_Instructions for the task_.
Among the entries below, find the lines with the word "رسالة" and copy them.

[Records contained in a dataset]
********************

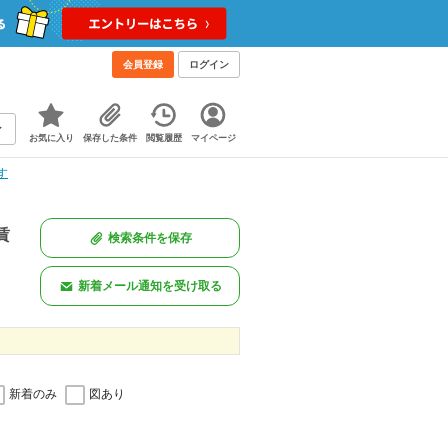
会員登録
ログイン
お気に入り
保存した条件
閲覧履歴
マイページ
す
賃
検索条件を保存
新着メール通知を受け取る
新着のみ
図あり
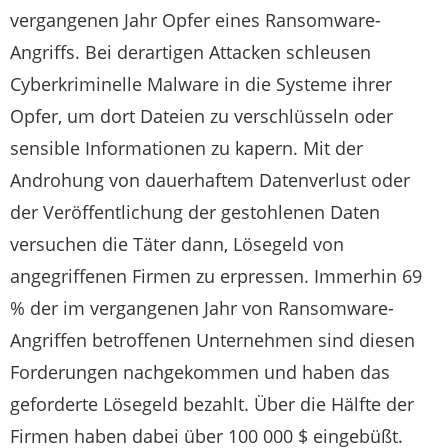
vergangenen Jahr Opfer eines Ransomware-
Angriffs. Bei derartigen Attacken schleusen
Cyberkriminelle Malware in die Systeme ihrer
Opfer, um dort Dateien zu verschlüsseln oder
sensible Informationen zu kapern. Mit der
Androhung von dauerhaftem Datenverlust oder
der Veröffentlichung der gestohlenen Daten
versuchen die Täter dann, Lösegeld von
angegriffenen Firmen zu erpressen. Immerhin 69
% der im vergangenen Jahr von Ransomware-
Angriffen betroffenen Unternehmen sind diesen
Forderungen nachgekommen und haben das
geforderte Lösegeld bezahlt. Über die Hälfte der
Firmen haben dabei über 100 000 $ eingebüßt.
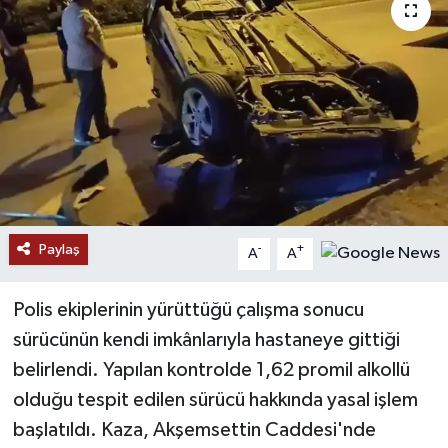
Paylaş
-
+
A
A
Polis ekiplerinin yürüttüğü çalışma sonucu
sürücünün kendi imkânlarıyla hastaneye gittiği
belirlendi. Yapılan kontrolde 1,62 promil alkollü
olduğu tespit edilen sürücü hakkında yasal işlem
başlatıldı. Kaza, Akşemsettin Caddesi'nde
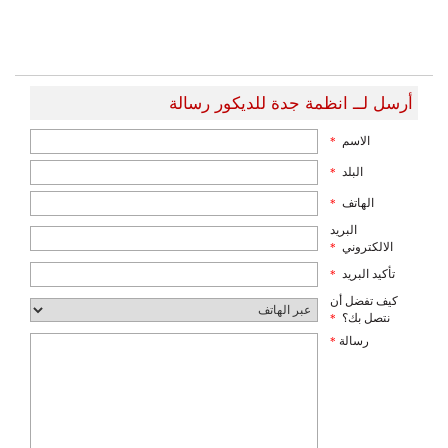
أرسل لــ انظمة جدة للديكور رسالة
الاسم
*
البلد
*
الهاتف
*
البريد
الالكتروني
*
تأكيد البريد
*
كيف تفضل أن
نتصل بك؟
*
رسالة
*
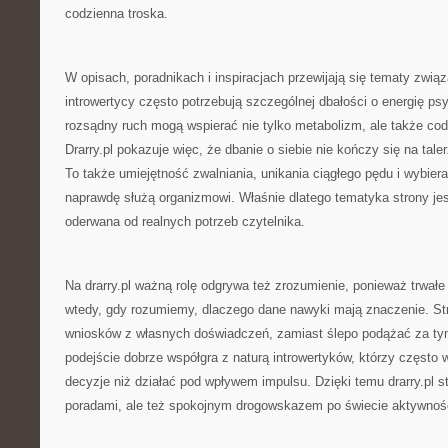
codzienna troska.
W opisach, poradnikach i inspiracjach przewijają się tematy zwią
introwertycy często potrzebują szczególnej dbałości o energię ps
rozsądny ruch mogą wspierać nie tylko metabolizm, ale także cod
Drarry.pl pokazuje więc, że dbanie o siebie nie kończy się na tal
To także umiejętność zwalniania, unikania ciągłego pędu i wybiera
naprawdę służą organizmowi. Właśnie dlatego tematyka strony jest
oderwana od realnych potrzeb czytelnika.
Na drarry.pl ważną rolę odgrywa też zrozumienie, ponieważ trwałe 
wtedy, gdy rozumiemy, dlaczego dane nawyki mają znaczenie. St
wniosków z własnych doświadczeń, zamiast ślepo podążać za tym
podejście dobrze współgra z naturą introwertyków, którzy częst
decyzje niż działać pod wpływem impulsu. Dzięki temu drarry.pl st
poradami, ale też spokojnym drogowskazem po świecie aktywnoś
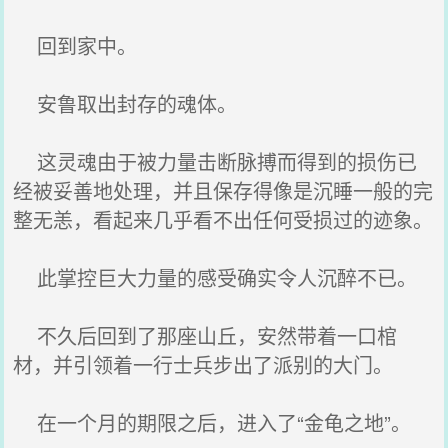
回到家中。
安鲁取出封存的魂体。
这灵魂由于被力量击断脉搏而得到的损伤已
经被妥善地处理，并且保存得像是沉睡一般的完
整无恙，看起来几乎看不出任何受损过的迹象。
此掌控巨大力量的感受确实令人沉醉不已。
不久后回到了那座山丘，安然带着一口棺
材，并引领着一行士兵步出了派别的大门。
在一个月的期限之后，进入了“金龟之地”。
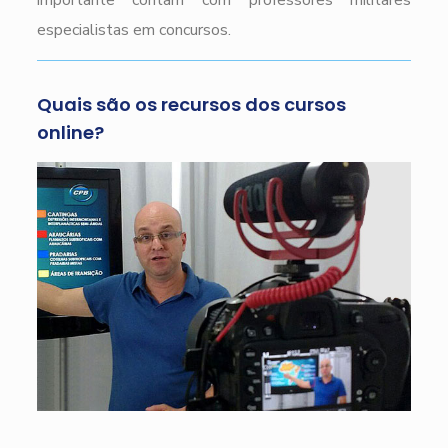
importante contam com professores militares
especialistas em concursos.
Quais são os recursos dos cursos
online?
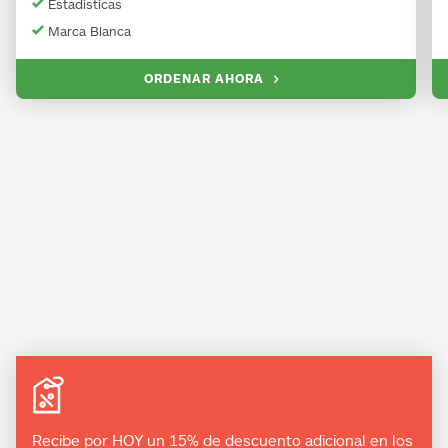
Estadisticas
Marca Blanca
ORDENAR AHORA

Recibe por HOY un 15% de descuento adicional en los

********************

_Solution to the problem_.
أرسل لــ انظمة جدة للديكور رسالة
رسالة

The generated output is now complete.